Managed cloud provider Rackspace has 300 support engineers available to manage Amazon Web Services (AWS) public cloud installations, it announced at the Rackspace Solve event in London last week.
Demand for AWS cloud support has ramped up rapidly since Rackspace announced it in 2015, and customers are lining up to use Rackspace’s Microsoft Azure cloud support, also announced last year. But the company has no immediate plans to support Google Cloud, as it chooses the public clouds to work with based on customer demand, executives said.
“We support all the leading public clouds,” Rackspace CTO John Engates told DatacenterDynamics. Google is not on that list, he said, because not enough people have asked for it: ”Google is emerging and evolving, but it’s not leading the market. It’s at the bleeding edge in terms of new technologies, but it doesn’t have a good track record in the enterprise. That might change under [former VMware CEO] Diane Greene, but it’s playing catch-up.
If demand does change, Rackspace will be able to switch on support for Google Cloud quickly, in the same way it did with Azure and AWS, said Engates. The company already has people tinkering with the Google public cloud, and could turn that into full support quickly.

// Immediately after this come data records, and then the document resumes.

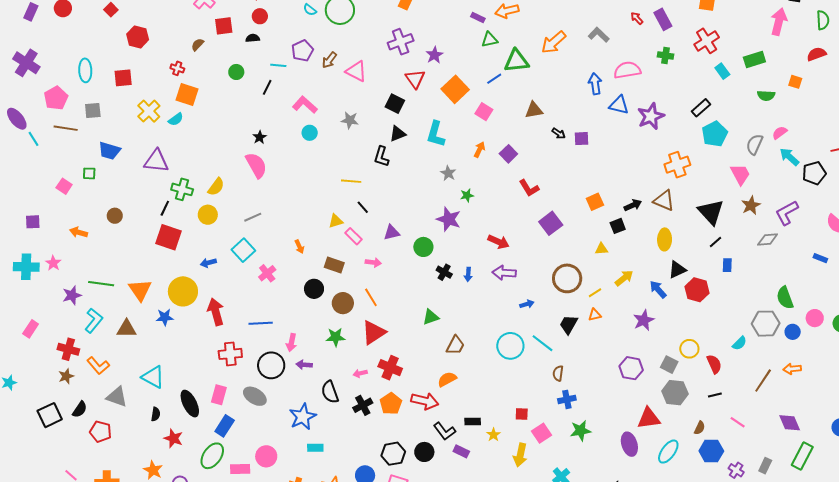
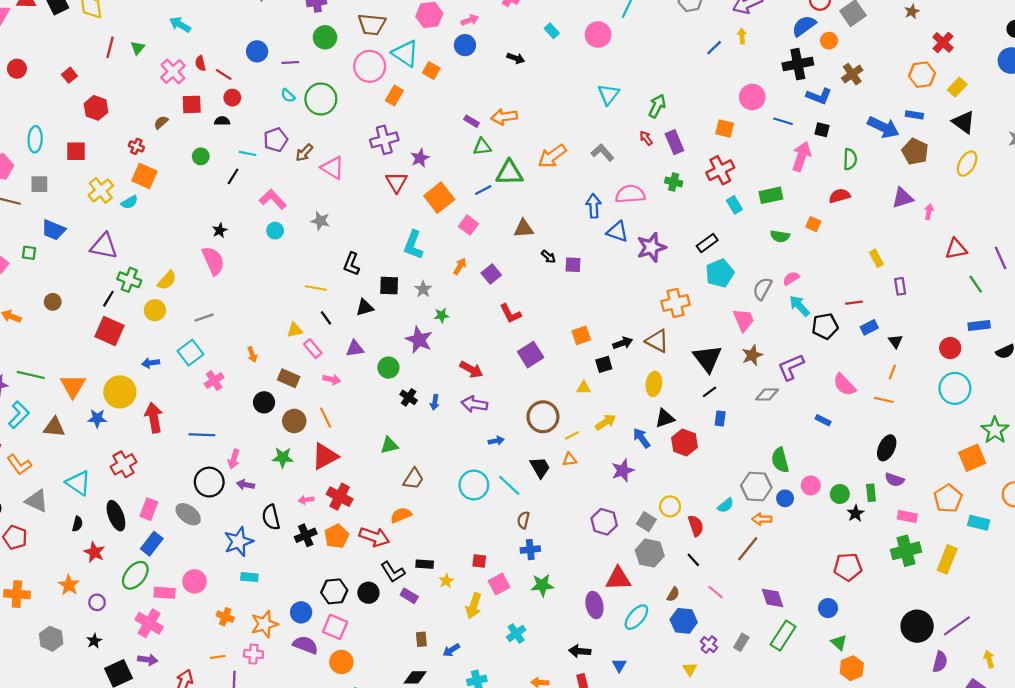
black square: (395, 104) -> (389, 286), moved, turned -30
black triangle: (398, 134) -> (365, 307), moved
black trapezoid: (569, 324) -> (540, 467), turned 115
red cross: (230, 354) -> (123, 464), moved, turned -30
orange arrow: (792, 369) -> (762, 519), moved
black line: (715, 395) -> (693, 560), turned 56

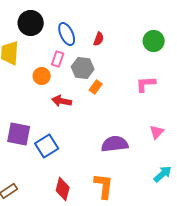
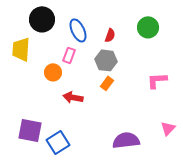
green circle: (154, 41) -> (148, 27), moved
gray hexagon: (83, 68) -> (106, 60), moved

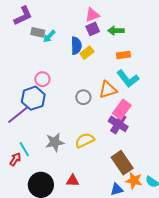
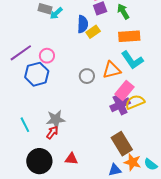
green arrow: (116, 31) -> (123, 11), turned 56
orange rectangle: (123, 55) -> (129, 36), size x1.5
purple line: (18, 115) -> (21, 53), moved
purple cross: (118, 124) -> (120, 105), turned 30
yellow semicircle: (85, 140) -> (135, 102), moved
red arrow: (15, 159) -> (52, 133), moved

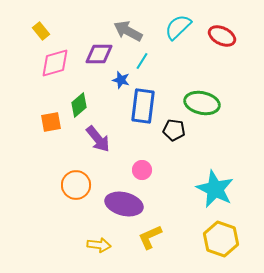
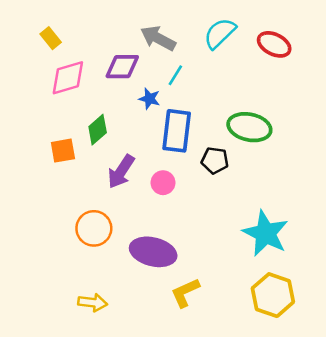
purple arrow: (98, 139) -> (121, 172), turned 72
pink circle: (142, 170) -> (163, 183), moved
yellow arrow: (99, 245) -> (93, 302), moved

Rackspace originally hoped that an OpenStack open source public cloud would compete against the AWS cloud, but last year accepted that the two are different and despite its ease of use AWS is a huge opportunity for technical support. Rackspace is now an AWS reseller, audited as an AWS Managed Service Provider and AWS DevOps Competency partner in the Amazon Partner Network (APN).
Where are your experts?
Engates’ keynote at Solve majored on the difficulty of finding cloud engineers: “Who are your experts?” he began. Half an hour later, he surprised no one by conculding “We are your experts.”
The open source OpenStack platform may not be taking over from AWS, but it’s clearly well established in multi-cloud environments, said Frank Weyns, Rackspace’s director of OpenStack, drawing a parallel with Linux, which is invisible to end-users, but runs all the Internet’s services.
Weyns dismissed fears that OpenStack might be fragmenting, pointing out that there are only four major distributions, each with its own distinct market. Rackspace’s distribution is for those that want “fanatical support,” naturally, while Red Hat’s one is certified for Red Hat’s financial customers. Canonical’s distribution is for those that want to buld and support their own stack using a free OpenStack, and the Mirantis version is for vertical markets wanting a customized version, said Weyns.